I'm sorry if this has already been posted: 

World's oldest horse dies: Made it to 120 in human years - Portland Top News | Examiner.com

When anybody asks me what age a horse can live to, I tend to say 20 - 30 depending on their care - but 51!?! What a life!









The world's oldest horse died at the age of 51 last month in Essex, England, Daily Mail reports March 6. That equates to 120 years of age in human years. Shayne was a liver chestnut gelding that was an Irish Draught-Thoroughbred cross. Shayne was a healthy horse and suffered mild arthritis until it finally prevented him from being able to use his legs. He was put to sleep on Feb. 22.

Shayne spent his years at Remus Memorial Horse Sanctuary. He was turned out in a large field up to five hours a day to graze and exercise. Even in his final years, he was a horse full of spirit -- trotting around the pasture with his ears perked up.

The Guinness Book of World Records invited Remus to submit an application for Shayne being the world's oldest horse, but since he wasn't a purebred, there weren't any registration papers on him. So, Remus declined since there wasn't proof his actual birth date. It was determined Shayne's real age based on what information the previous owner had given.

It's believed that Shayne lived to be the world's oldest horse due to his great personality, diet, and the fact he wasn't overworked in his younger years.

Row Green Equine and Pet Crematorium waived the fee for having Shayne cremated.

Although Shayne lived to be 51, a horse that died in 1822 by the name of "Old Billy" lived to be 62


----------



## Speed Racer (Oct 21, 2009)

Impressive, but he was definitely the exception to the rule. 25-35 is the norm for horse lifespans.

Glad they recognized it was time to let him go, and didn't try to hang on.

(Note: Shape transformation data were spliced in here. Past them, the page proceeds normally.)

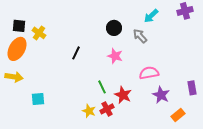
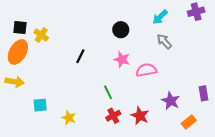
gray arrow: (140, 36) -> (164, 41), moved
pink semicircle: (149, 73) -> (146, 70), moved
red star: (123, 95) -> (140, 116), moved
yellow star: (89, 111) -> (69, 118), moved

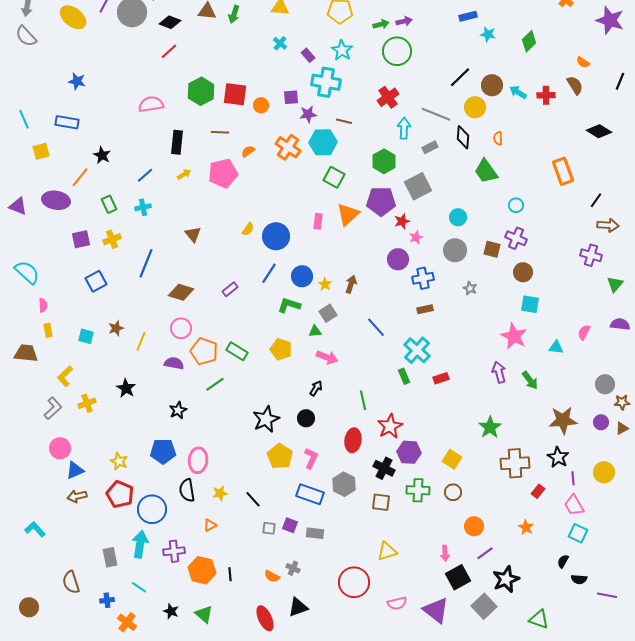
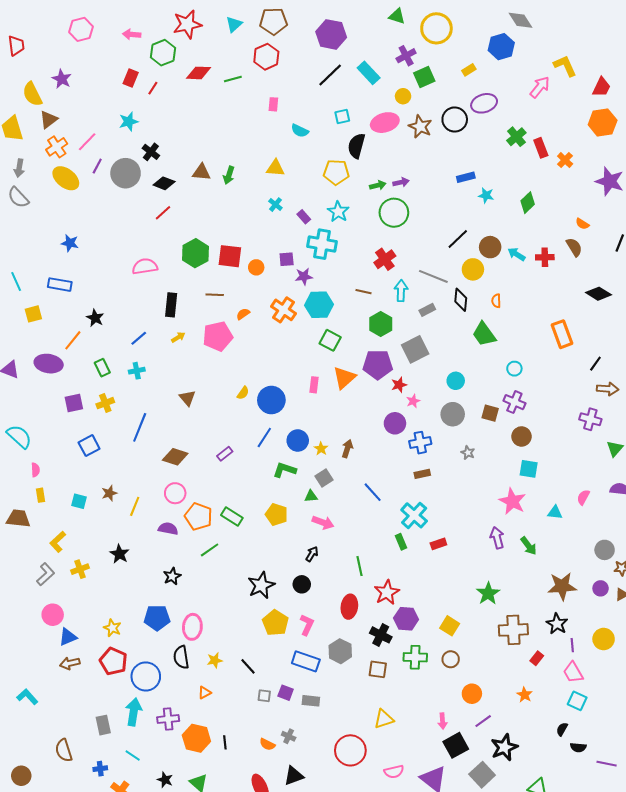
brown line: (344, 121) -> (364, 292), moved

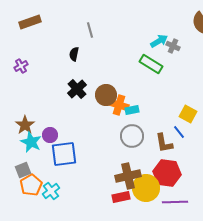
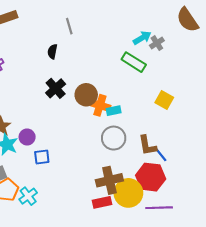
gray cross: (173, 46) -> (157, 43), turned 32
yellow square: (188, 114) -> (164, 100), moved
blue line: (179, 132) -> (161, 155), moved
blue square: (64, 154) -> (42, 157), size x0.6

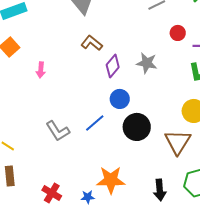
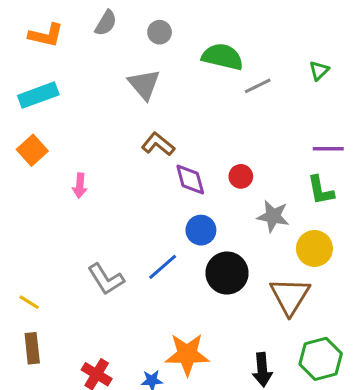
red circle: (178, 33) -> (241, 176), moved
gray star: (147, 63) -> (273, 216), moved
purple diamond: (113, 66) -> (190, 179), turned -55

Pretty obvious he was an oldster from that picture, but I'd never have guessed 51!


----------



## WesternRider88 (Oct 30, 2012)

Aw, what a cutie, 51 is pretty old!


----------



## Maple (Jan 10, 2012)

I find his face quite haunting in a way, and I'm glad they did the right thing by him. The other pics I've seen of him are fantastic - he looked full of beans in all of them  Great to see an old boy still enjoy life.


----------



## Dreamcatcher5 (May 15, 2012)

He has such weord eyes...so big and dark! Wow...51 years old. I've heard of him before, so sad that he died, but he sure had a happy, LONG life!


----------



## toto (Mar 3, 2013)

just-- WOW!! 

such a pretty liver chestnut too.

The longest living horse i known personally lived to be 44-- i thought that was a long time! .
_Posted via Mobile Device_


----------



## WSArabians (Apr 14, 2008)

Wow! That's awesome!


----------